WHAT YOU NEED TO DO | Take every line from the records below that includes the word "dair".

PROVIDED RECORDS |
_ _ _ _ _ _ _

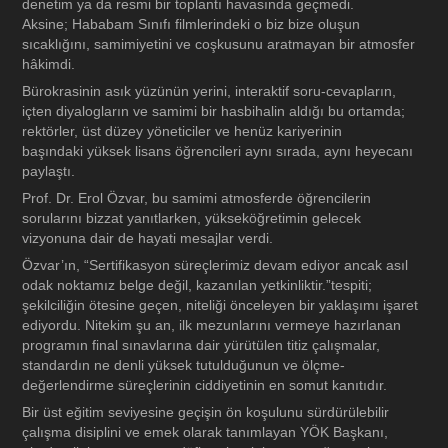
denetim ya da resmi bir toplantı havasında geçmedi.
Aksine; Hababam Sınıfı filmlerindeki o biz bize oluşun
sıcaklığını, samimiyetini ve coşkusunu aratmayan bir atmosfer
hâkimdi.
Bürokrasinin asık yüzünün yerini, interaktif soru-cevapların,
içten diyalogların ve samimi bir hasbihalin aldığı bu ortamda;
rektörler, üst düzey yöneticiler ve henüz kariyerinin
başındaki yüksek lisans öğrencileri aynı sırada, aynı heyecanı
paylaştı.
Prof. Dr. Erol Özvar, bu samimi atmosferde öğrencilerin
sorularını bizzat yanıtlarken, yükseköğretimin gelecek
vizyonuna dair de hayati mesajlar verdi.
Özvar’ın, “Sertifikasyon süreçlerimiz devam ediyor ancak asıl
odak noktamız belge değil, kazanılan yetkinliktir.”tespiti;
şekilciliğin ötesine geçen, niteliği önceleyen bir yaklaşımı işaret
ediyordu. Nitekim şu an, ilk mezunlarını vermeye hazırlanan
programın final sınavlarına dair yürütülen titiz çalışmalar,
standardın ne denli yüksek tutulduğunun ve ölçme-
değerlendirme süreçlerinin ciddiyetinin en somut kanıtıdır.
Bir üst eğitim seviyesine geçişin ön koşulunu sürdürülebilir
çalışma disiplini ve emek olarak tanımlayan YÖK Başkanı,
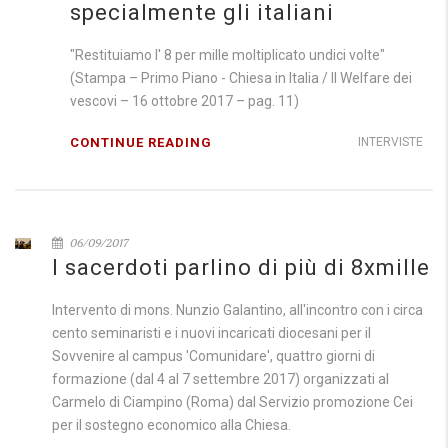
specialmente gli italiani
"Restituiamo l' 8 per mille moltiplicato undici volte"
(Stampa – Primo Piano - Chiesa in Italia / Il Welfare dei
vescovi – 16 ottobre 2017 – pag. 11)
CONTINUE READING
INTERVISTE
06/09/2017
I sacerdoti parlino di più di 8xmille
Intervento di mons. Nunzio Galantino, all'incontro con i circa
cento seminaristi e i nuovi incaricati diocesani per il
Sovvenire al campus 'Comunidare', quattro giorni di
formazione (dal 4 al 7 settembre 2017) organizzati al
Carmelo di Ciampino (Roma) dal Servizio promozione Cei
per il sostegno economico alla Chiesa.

_ _ _ _ _ _ _

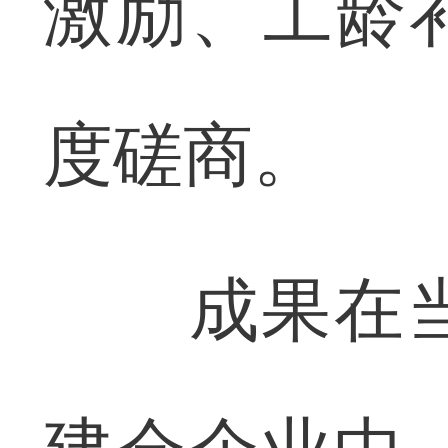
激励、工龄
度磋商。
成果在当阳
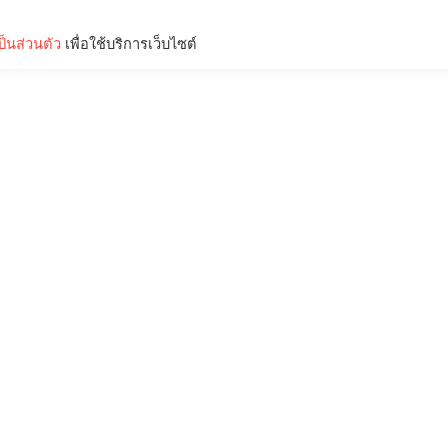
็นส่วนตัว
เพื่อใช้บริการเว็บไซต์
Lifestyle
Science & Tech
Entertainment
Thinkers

_ _ _ _ _ _ _

EXERCISE RESULT |
vizyonuna dair de hayati mesajlar verdi.
programın final sınavlarına dair yürütülen titiz çalışmalar,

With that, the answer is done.